Navy sets ambitious energy goals
Service officials will consider fuel costs of future acquisitions, as well as contractors’ carbon footprint.
Navy Secretary Ray Mabus on Wednesday outlined five ambitious goals for decreasing reliance on petroleum and curbing greenhouse gas emissions.
"Energy reform is a strategic initiative and the stakes are very high," Mabus told Navy and Marine Corps officials and defense contractors attending the Naval Energy Forum in Northern Virginia. "We simply rely too much on a declining stock of fossil fuels that most likely will continue to rise in cost over the next decade."
In an effort to shift that reliance on fossil fuel, Mabus said he will direct the Navy and Marine Corps to begin weighing the life-cycle energy costs associated with all acquisitions when making contract awards.
"The lifetime energy costs of building a system and the fully burdened cost of fuel of empowering those [weapons systems] will be a mandatory evaluation factor used in awarding contracts," Mabus said. "We're going to hold industry contractually accountable for meeting energy targets and system efficiency requirements."
The department also will consider contractors' overall energy efficiency as a factor in making acquisition decisions. "We want industry to take steps to not just provide us with energy-efficient products, but to produce those products in energy efficient ways," he said.
In addition to adjusting its approach to acquisition, the Navy by 2012 will establish a "green strike group" of fuel-efficient ships, with some running on biofuels.

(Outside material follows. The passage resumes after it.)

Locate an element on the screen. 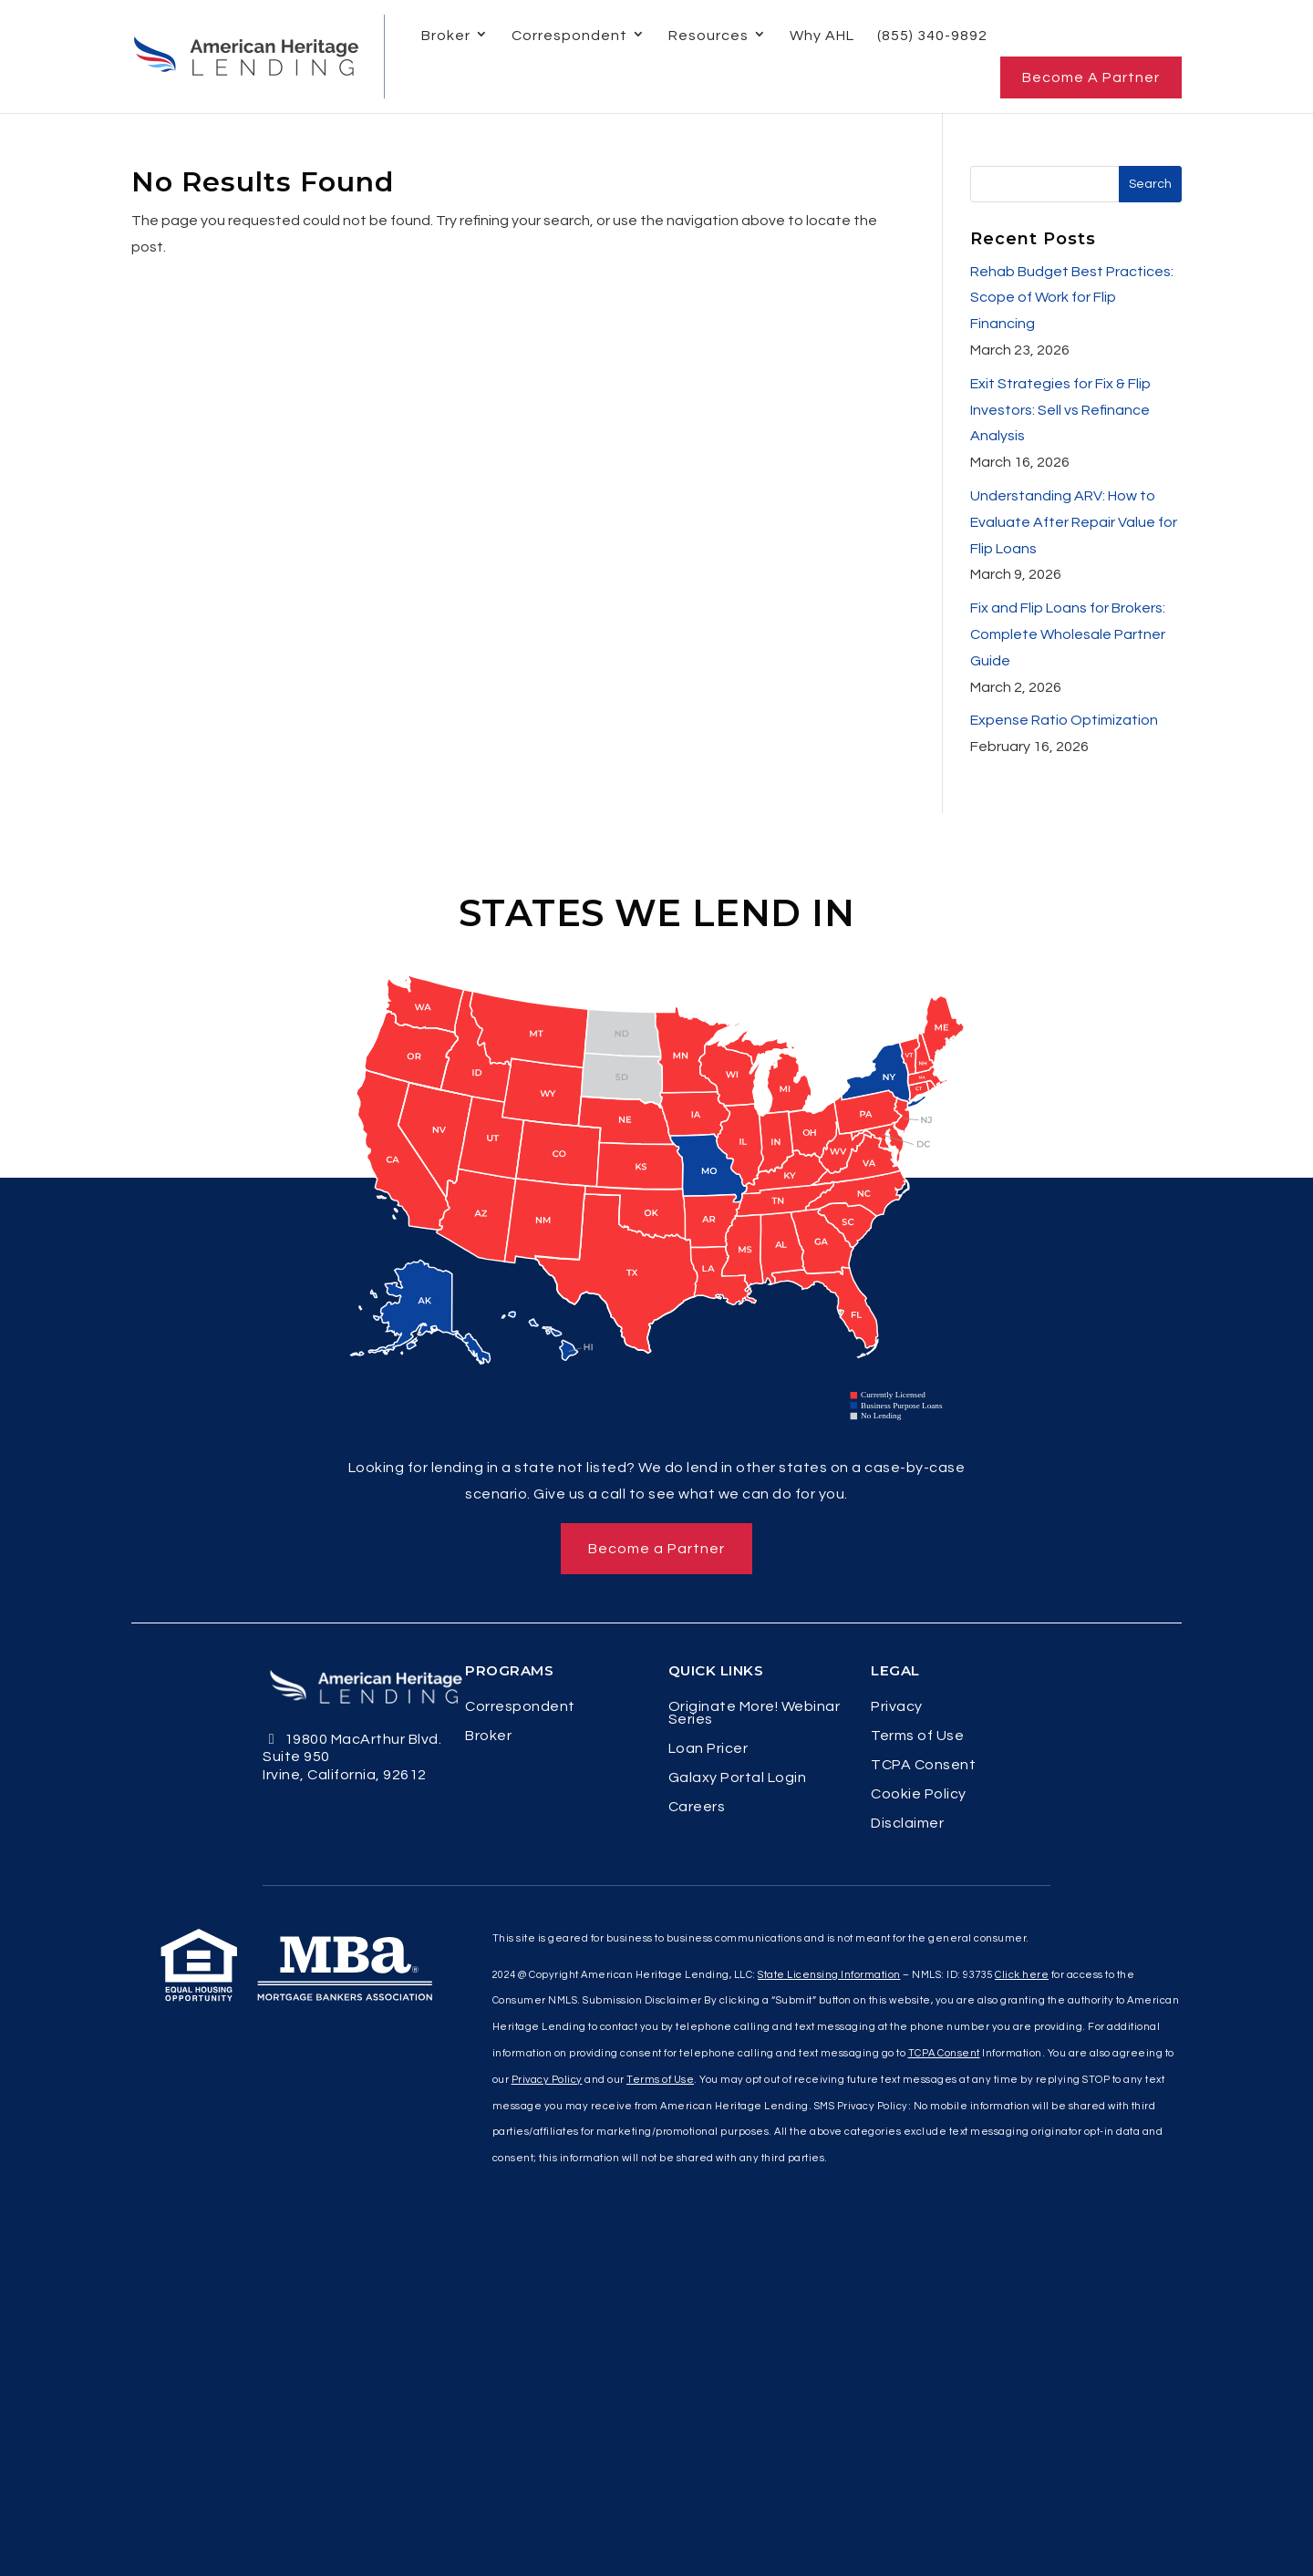  Loan Pricer is located at coordinates (708, 1749).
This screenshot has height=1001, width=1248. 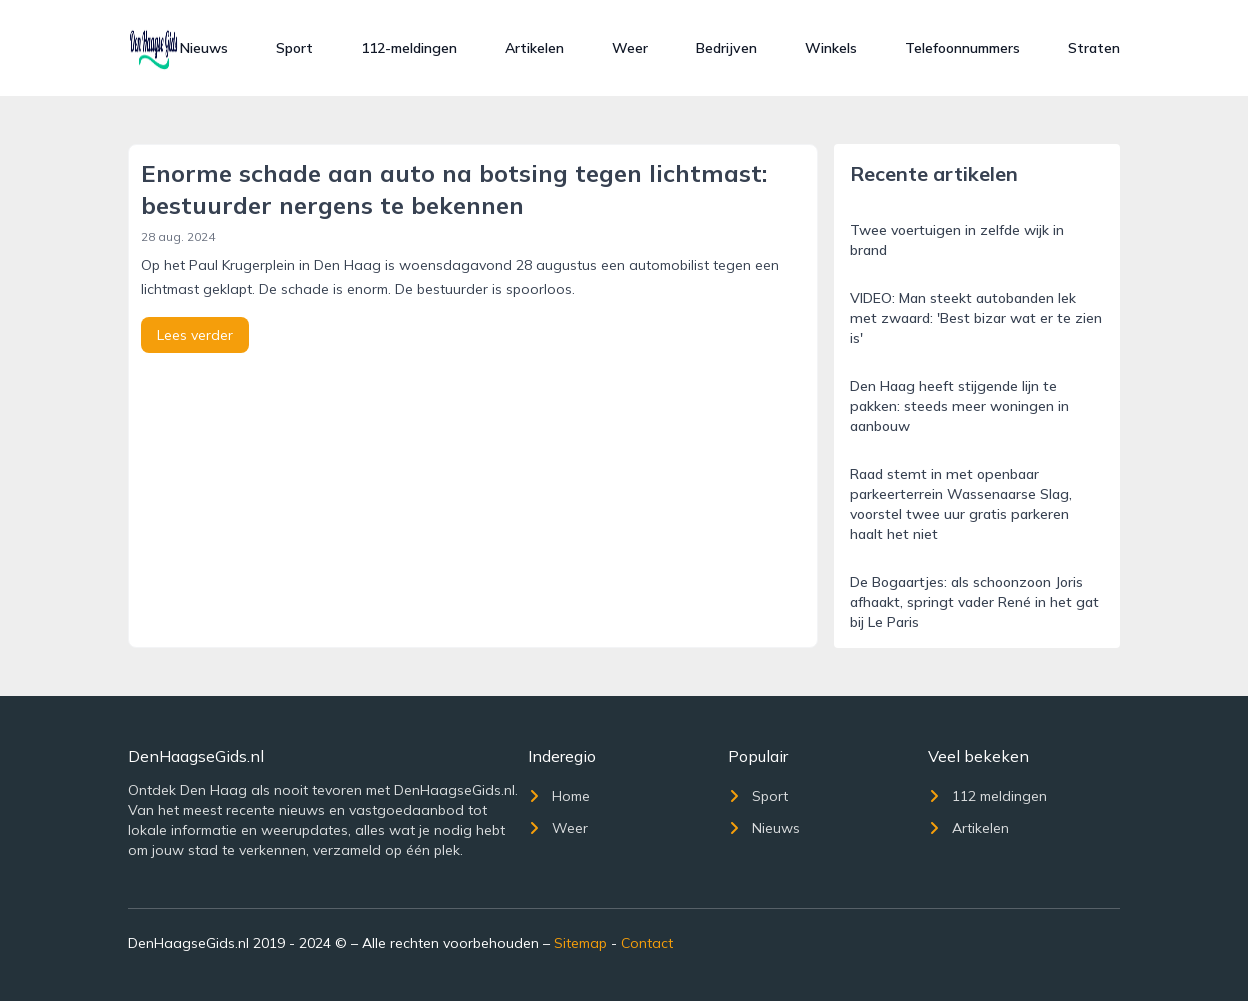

By 2016, that strike group will deploy as a "green fleet composed of nuclear-powered ships, surface combatants equipped with hybrid-electric alternative power systems running biofuel and aircraft flying only biofuels," he said.
Other goals outlined by the secretary include:
- By 2015, the Navy will cut in half the petroleum consumption of its 50,000-vehicle fleet. As vehicles go out of service, they will be replaced with flex-fuel, hybrid and electric vehicles. "Moving to biofuels and electric vehicles will benefit the local communities where bases are located and will spur the adoption of similar vehicles [locally]," Mabus said.
- By 2020, the Navy will produce at least half of its shore-based energy from alternative sources, with the goal of returning power to the electric grid wherever possible.
- By 2020, the Navy will ensure that 50 percent of the total energy consumed by ships, aircraft, vehicles and shore facilities is supplied through alternative and renewable sources. Today that figure is 17 percent.
"No one has ever gotten anything big done by being timid," he said.
CORRECTION: The original story misspelled the name of Navy Secretary Ray Mabus.